Lisa Molomot, Jeff Bemiss (Co-Director) and Eddie Canales (featured in “Missing”)

This thoroughly enveloping documentary (and mystery) puts a human face on the current debate about immigration because the filmmakers chose to turn their lenses on law enforcement agents, human rights workers, and activists who come face to face with the life and death consequences of our country’s broken system, revealing the stark, sad reality of a giant fail.

“Missing in Brooks County” is currently screening at film festivals across the country – including Mountainfilm in Telluride – and will have its broadcast premiere on the PBS series Independent Lens in fall 2021.

“One of the most nuanced and disturbing…films about the immigration crisis.”   Boston Globe

“A sobering piece of film.” – Film International

“Vital, empathetic and humane.”  – La Estatuilla

“The definitive artwork on migrant deaths.” – Bill Simmons, University of Arizona Human Rights Practice Program

“One of the best films I’ve seen in years”– Suzan Beraza, Festival Director, Mountainfilm

Lisa Molomot, more:

Lisa Molomot and husband/editor Jacob Bricca

Lisa Molomot is an award-winning filmmaker who produces and directs social justice documentaries across North America.

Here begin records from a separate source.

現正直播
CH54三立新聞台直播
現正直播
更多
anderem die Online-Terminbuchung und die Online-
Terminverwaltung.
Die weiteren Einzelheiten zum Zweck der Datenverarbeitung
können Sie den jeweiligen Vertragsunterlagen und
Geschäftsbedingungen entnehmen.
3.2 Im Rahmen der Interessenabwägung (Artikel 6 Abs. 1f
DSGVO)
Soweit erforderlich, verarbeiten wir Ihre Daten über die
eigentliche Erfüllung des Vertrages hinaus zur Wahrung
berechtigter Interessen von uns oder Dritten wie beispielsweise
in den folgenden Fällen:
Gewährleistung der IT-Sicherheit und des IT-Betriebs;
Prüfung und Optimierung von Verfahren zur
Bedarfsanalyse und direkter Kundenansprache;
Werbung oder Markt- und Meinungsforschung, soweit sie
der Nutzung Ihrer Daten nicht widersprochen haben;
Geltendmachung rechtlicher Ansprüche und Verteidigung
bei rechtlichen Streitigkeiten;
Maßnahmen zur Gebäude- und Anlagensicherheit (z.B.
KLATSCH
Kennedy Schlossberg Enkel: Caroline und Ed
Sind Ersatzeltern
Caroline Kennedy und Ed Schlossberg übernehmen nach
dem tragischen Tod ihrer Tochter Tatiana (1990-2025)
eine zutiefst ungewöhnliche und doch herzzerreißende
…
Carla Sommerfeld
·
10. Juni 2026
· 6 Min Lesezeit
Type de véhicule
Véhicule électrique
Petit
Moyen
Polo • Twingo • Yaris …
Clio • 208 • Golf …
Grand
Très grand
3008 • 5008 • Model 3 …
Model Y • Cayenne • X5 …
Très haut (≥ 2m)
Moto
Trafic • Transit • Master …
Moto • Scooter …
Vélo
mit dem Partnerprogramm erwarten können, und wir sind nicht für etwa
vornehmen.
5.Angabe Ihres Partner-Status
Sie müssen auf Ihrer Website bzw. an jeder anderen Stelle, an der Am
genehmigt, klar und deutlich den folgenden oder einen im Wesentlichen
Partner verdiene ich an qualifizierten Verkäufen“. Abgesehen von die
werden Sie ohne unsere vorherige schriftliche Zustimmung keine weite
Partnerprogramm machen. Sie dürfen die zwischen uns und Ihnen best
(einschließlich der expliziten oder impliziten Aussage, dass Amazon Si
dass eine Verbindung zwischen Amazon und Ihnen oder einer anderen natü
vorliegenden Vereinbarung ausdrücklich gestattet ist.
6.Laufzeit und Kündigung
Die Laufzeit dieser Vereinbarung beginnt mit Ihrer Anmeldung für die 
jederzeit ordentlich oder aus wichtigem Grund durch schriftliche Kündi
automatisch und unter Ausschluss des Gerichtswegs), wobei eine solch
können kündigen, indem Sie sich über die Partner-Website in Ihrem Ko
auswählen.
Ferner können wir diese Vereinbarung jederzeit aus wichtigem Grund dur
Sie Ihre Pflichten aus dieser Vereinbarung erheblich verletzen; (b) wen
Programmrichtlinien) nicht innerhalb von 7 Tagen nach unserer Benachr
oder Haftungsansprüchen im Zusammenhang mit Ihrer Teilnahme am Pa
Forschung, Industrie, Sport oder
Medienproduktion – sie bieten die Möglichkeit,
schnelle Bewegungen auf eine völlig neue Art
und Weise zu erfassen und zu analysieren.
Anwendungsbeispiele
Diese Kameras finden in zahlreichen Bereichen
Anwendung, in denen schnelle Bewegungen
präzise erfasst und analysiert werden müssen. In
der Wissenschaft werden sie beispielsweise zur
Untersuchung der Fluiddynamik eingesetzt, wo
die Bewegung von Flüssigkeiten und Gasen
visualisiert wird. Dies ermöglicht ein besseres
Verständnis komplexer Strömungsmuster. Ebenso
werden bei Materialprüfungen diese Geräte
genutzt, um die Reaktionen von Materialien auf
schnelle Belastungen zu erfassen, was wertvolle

Many of her recent works, “Missing in Brooks County,” “The Cleaners,” “Safe Haven” and “Soledad, ” focus on immigration and immigrant communities. She has also produced films about public education.

A graduate of the American Film Institute, Lisa is an American documentary filmmaker and editor whose work has aired on the PBS series POV, Independent Lens, and America Reframed. Her docs have also been seen at film festivals all over the world, including Sundance, SXSW and Mountainfilm.

Lisa has taught filmmaking at Yale University, Wesleyan University, Colorado College and Trinity College. She currently teaches at the School of Theatre, Film and Television and the James E. Rogers College of Law at the University of Arizona.